Whatever the reason, in today's market with the banks being very competitive in the marketplace, a lot of cash sitting on the sideline of private equity groups, and high net worth individuals looking to co-invest in private companies, there isn't as much of a need for a seller to finance a large portion of the selling price. During 2009 and 2010 there was a greater need for a seller to finance a larger percentage or the buyer had to put in more cash.

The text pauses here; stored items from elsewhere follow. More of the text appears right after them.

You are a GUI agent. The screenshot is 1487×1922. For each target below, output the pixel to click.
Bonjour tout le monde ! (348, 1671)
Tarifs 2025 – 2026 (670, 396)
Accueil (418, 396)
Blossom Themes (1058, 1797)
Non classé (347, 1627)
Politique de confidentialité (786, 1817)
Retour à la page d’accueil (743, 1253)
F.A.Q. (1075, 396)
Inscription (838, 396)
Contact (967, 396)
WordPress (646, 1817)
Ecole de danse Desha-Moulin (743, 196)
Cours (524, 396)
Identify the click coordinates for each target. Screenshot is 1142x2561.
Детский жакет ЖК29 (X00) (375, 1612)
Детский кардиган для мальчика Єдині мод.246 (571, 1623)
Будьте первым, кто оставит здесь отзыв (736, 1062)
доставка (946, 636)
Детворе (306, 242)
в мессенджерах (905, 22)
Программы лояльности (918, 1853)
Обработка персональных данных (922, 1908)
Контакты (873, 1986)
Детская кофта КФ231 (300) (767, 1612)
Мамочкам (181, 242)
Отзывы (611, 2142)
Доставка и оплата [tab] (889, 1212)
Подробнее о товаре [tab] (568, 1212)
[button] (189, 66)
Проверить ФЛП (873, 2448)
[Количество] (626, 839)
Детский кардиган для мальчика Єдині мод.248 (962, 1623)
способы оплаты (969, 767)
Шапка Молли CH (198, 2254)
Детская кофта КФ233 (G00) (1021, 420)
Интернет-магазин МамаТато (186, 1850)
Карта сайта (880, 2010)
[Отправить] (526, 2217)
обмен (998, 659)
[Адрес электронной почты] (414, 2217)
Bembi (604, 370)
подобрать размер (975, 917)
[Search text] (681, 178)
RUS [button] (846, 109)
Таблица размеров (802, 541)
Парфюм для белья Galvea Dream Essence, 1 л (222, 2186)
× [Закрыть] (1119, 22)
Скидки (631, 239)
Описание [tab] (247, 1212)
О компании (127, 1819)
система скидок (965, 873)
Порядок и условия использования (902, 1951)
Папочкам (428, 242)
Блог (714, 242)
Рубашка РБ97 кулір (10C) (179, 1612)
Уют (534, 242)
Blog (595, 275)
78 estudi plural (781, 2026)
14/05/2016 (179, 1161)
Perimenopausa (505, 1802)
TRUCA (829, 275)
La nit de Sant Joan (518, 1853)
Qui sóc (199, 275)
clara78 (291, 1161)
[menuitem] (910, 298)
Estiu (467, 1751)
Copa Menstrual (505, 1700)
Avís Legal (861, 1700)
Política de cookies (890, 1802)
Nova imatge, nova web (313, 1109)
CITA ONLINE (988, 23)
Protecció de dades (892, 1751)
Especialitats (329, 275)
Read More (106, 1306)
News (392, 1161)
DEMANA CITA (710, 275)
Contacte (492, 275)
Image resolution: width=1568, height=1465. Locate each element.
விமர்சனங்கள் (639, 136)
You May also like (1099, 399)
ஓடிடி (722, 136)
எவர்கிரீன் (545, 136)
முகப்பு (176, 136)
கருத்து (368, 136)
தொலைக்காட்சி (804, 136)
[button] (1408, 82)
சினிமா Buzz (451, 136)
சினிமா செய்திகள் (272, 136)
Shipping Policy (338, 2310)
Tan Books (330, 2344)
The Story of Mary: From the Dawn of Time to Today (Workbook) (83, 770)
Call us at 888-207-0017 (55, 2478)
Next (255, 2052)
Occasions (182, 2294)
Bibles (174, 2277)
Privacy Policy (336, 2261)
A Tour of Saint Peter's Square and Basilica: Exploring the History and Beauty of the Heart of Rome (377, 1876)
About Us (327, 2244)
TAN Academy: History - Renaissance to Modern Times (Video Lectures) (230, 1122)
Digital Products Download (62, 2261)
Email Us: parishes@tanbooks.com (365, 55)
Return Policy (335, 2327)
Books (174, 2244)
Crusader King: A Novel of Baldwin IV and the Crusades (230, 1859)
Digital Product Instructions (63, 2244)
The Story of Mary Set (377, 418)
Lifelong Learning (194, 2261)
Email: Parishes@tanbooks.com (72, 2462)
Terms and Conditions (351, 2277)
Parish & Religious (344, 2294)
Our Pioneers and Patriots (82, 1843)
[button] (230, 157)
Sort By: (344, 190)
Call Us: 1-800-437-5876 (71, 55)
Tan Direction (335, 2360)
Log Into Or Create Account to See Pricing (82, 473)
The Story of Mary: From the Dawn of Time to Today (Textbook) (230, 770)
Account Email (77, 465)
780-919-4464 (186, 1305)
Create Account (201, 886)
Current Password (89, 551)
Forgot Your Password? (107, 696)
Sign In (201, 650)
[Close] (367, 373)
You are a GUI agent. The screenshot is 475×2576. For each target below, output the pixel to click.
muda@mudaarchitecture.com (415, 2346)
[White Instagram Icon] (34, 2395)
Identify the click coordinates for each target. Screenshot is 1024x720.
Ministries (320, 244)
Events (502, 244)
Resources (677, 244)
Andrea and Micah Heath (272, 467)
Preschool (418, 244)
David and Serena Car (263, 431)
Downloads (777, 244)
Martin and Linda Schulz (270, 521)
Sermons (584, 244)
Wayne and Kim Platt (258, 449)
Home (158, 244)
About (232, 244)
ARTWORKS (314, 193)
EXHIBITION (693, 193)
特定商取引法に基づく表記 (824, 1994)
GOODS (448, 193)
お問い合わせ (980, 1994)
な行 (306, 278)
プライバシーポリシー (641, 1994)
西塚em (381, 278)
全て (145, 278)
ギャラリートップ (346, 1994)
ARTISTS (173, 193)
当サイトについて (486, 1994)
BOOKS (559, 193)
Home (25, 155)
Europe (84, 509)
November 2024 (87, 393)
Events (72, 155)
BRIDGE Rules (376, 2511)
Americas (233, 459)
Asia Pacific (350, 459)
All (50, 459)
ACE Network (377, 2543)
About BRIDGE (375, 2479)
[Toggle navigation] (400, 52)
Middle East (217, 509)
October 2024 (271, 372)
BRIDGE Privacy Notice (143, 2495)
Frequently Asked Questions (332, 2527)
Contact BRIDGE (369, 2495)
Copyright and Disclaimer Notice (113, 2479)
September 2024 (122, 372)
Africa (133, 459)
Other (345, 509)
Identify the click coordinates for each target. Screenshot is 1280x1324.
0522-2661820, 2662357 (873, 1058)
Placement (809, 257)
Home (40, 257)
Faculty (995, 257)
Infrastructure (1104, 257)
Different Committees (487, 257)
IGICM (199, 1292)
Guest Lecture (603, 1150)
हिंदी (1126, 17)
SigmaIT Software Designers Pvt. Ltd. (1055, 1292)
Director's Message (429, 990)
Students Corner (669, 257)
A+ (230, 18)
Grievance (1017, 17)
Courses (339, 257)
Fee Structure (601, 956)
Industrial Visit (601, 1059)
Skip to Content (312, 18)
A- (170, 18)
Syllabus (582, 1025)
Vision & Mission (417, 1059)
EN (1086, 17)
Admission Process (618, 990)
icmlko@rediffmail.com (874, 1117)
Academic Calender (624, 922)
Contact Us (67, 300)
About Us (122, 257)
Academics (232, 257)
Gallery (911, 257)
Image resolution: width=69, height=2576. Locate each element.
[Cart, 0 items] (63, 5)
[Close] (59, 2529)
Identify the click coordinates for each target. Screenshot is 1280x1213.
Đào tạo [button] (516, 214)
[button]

Often we do see a seller getting more for their business if they are financing a large portion. However on larger strategic transactions we haven't seen any seller financing. Seller financing could be in the form of a note payable, interest free dollar amounts paid in the future, contingency payments like a royalty or an earn-out paid on a percentage of sales or gross profit possibly based certain milestones in the future. Interest rates on notes can be low or high depending on risk, fixed or tied to prime rates. The term of a note could be one to seven years or amortized over a longer period but with an earlier balloon. When there is seller financing, we like to see it personally guaranteed by the buyer and subordinated behind the bank, but that's not always the case.

If a seller were to finance a token amount, around 5% to 10%, it can go a long way in comforting a buyer. As we mentioned above, there is no norm, but there is a lot to negotiate with seller financing depending on how badly one party wants to sell and one party wants to acquire.